Noo! Già ti faccio lo scontone famiglia. Scontone! Ti faccio l’ordine, sei in carta, cosa vuoi di più? [L’oste passa dalle contrattazioni dell’ufficio acquisti al tavolo filosofico in cui ammalia con l’antropologia del cibo]
Dove va un oste a mangiare fuori? – Ti sembrerà strano che pur avendo poco tempo io vada spesso a mangiare fuori. Provo esperienze nuove. Provo ristorazioni diverse a tutti i livelli che siano il fast-food, la trattoria o l’alta ristorazione stellata. Il problema dell’oste è che è difficile staccare, chiudere la sfera della ristorazione e aprire quella privata e la vita familiare è messa a dura prova. Mia moglie giustamente si lamenta che siamo sempre connessi con il lavoro.

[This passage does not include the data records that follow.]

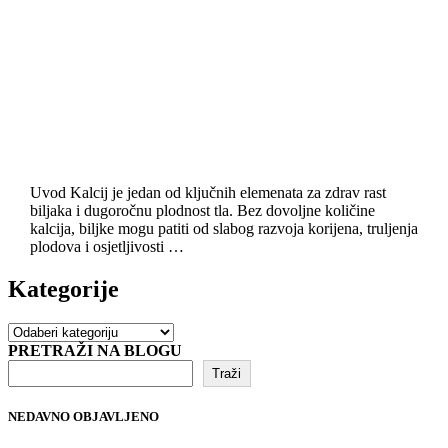
Uvod Kalcij je jedan od ključnih elemenata za zdrav rast
biljaka i dugoročnu plodnost tla. Bez dovoljne količine
kalcija, biljke mogu patiti od slabog razvoja korijena, truljenja
plodova i osjetljivosti …
Kategorije
Kategorije
PRETRAŽI NA BLOGU
Traži
NEDAVNO OBJAVLJENO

Tua moglie lavora con te? – Solitamente chi fa il ristoratore ha la famiglia che lavora con lui. Non è il mio caso. Io lavoro a Podenzano ma vivo in città. Ho tre figli. Mia moglie si occupa di loro. Il martedì quando non lavoro chiudo completamente la sfera della ristorazione e provo ad aprirne un’altra. Ci provo, con i miei limiti. Poi mi capita sempre una cena qua e una cena là, una degustazione per gli assaggi, un produttore che vuole vederti e ne approfitti nel giorno libero. Ci vado con mia moglie così la porto fuori. La sfera della ristorazione a volte si fonde con quella familiare. Ma la vita familiare è messa a dura prova.
Se non uscissi a mangiare ti mancherebbe il confronto con la cucina degli altri cuochi. – Si, anche. Ma a me piace essere servito e riverito come io faccio con i miei ospiti tutti i giorni. Mi piace la persona che mi versa il vino, che mi porta un piatto. Mi piace pagare il conto per queste forme di cortesia.
Sempre che lo si paghi volentieri perché la persona che ti serve a tavola si è dimostrata empatica. A volte non è così. – La ristorazione sta soffrendo molto proprio per la qualità, spesso scadente, del servizio a tavola. Per questo ci vuole un oste e possibilmente… bello. La bellezza ci fa stare subito meglio.